One complete set of boundary conditions will restrict the possible solutions to the wave equation.
It may be that there is only one solution but not always - sometimes, as with waves confined to a cavity, there is a set of solutions.
There are other kinds of waves and they are, indeed, very interesting.
However - while you are learning, it is well to stick with the simple ones.
Plane waves have a lot of utility and are used to study other kinds of waves.
Don't worry - you'll get to see how to handle other kinds of waves soon enough.

3. Nov 1, 2012

### bengunn

Not directly related, but these stages of learning reminds me of Electromagnetic Field theory class, dealing mostly with waves using Maxwell's eq. and then on to Quantum Mechanics where wave theory introduces different ideas. Just saying it is a progressive learning thing and the basics need to be remembered when moving on.

4. Nov 2, 2012

### voko

The wave equation, of course, has infinitely many possible solutions. This is plain to see in the fact of wild diversity of electromagnetic phenomena, which all satisfy the wave equation. The equation does not determine the shape of waves, it merely describes how they propagate. The shape is determined by boundary conditions and initial conditions, and the propagation aspect can be studied with the simple case of plane waves.

Mathematically, uniqueness is a property of the the so called "Cauchy's problem", of which the wave equation is but one ingredient. This is similar to ordinary differential equations.

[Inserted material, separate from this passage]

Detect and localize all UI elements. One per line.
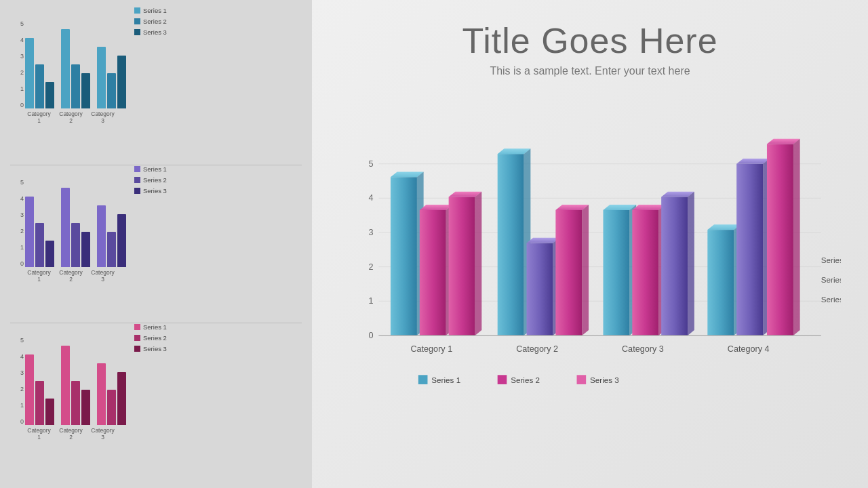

The significance of plane waves emerges when you consider that the wave equation is thus the principle of superposition holds: complex wave can be decomposed into (infinite) sums of simpler waves, such as plane waves.

5. Nov 2, 2012

### aaaa202

okay but even with plane waves my book restricts itself to them having the following form:
y = cos(k(r-vt)+δ) = cos(kr - ωt + δ)
But for some reason it always demands the wave vector to have magnitude of ω/c such that you would have for instance cos(k(x+y+z)/√3 - ωt + δ)
I guess demanding this normalized form provides a simple form but isn't it omitting all the functions of the form:
cos(2kr - ωt + δ) or any other forms which scale r relative to ωt. What is the benefit of this weird normalization?

6. Nov 2, 2012

### voko

Substitute the book's solution into the wave equation and see what restrictions you get for the constants involved.

7. Nov 2, 2012

### aaaa202

ahh thank you. It had not occured to me that they had to be normalized to satisfy the wave equation.

8. Nov 2, 2012

### Simon Bridge

I don't think that's a normalization so much as a consequence of the definitions of the quantities involved. It seems like wondering why mass should always be "normalized" to F/a. (Actually it is exactly like being surprised that $c=\nu \lambda$.)

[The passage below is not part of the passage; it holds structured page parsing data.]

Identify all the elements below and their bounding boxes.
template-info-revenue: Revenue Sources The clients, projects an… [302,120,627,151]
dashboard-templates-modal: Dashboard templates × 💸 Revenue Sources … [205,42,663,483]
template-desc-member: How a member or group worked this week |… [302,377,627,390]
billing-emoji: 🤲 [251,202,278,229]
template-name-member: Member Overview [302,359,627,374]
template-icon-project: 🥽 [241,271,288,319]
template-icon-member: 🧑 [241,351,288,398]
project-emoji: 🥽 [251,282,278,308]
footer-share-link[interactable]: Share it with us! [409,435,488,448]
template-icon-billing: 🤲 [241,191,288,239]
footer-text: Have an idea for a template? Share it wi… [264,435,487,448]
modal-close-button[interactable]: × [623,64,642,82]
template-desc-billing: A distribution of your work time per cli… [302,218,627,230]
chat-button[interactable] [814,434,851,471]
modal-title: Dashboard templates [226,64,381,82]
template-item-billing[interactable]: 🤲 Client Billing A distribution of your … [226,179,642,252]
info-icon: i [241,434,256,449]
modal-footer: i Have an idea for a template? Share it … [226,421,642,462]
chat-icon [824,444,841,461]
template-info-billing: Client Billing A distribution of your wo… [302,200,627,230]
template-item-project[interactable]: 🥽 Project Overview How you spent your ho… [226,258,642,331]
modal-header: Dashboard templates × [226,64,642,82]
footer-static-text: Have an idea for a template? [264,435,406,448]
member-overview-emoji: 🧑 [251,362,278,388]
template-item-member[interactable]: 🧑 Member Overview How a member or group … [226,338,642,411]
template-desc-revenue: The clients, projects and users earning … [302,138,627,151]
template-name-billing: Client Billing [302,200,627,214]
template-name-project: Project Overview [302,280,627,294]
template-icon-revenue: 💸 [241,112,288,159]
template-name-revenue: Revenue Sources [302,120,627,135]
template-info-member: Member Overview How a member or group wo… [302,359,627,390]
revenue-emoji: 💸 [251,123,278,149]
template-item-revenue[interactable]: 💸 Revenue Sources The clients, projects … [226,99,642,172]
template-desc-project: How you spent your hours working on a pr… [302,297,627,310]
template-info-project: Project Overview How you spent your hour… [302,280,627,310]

If you take a snapshot of a wave at some convenient time, it could be something like $y=\cos(kx)$ - maybe some constants inside the trig function and so on but this time ($t:\delta-\omega t = 0$) is convenient for what I want to show you ... basically the number inside any trig function has to be an angle (because of the definition of, in this case, "cosine"). So $k$ has to have units of inverse-length. $kx$ has to cycle through $2\pi$ when you traverse one wavelength (because of the definition of "wavelength") so... $k=2\pi/\lambda$ is pretty much forced just by the semantics.

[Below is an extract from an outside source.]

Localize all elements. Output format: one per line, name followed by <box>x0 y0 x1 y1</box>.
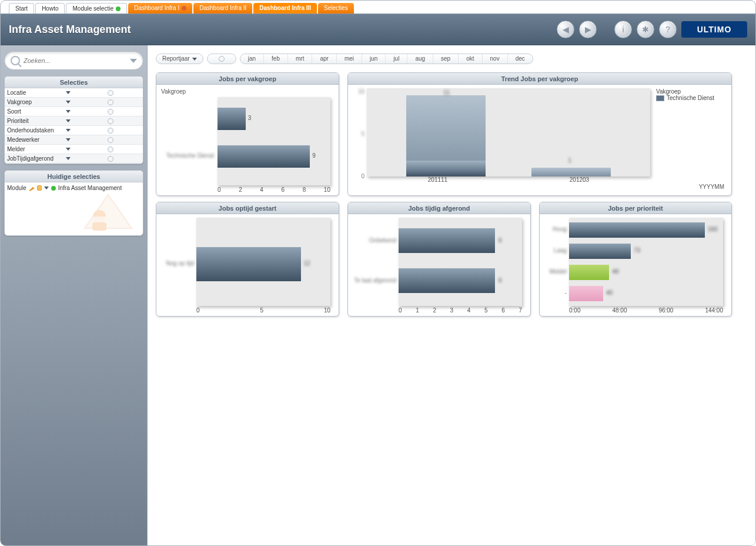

Once you have that you can see that $$k=\frac{\omega}{c} \Rightarrow c=\frac{\omega}{k} \Leftrightarrow c = \nu\lambda$$

Extrapolate for 3D and an arbitrary plane wave.
(Note: you may be used to an $f$ instead of $\nu$ for frequency.)

9. Nov 2, 2012

### aaaa202

hmm.. okay Simon. I am not sure I understand what you mean. My question was not about k but rather: Why would a function cos(k(r-vt)) be more interestering than a function cos(k(ar-vt)). But as Voko pointed out r simply has to me normalized for it to be a solution to the wave equation, so I guess there's no more a problem.

10. Nov 2, 2012

### voko

There is another reason. All solutions of the wave equation must be functions of (r - vt) and (r + vt), which are interpreted as waves travelling forward and backward in time. Say F(r - vt) is such a solution. Then F(k(r - vt)) is also a solution, but if we recast this as F(kr - wt), then kv must be equal to w. In your case, F is taken to be the cosine, which is OK since any (even) function can be given as a sum of cosines. cos(kr - wt) is really a "pure tone" of any EM wave.

11. Nov 2, 2012

### Simon Bridge

Voko is taking a math-first approach while I am trying for a physics first.
I seem to have got confused by:
Where a is a dimensionless constant?
You would be scaling r right? So changing coordinate system to one where the tick-marks are further apart (changes units for length).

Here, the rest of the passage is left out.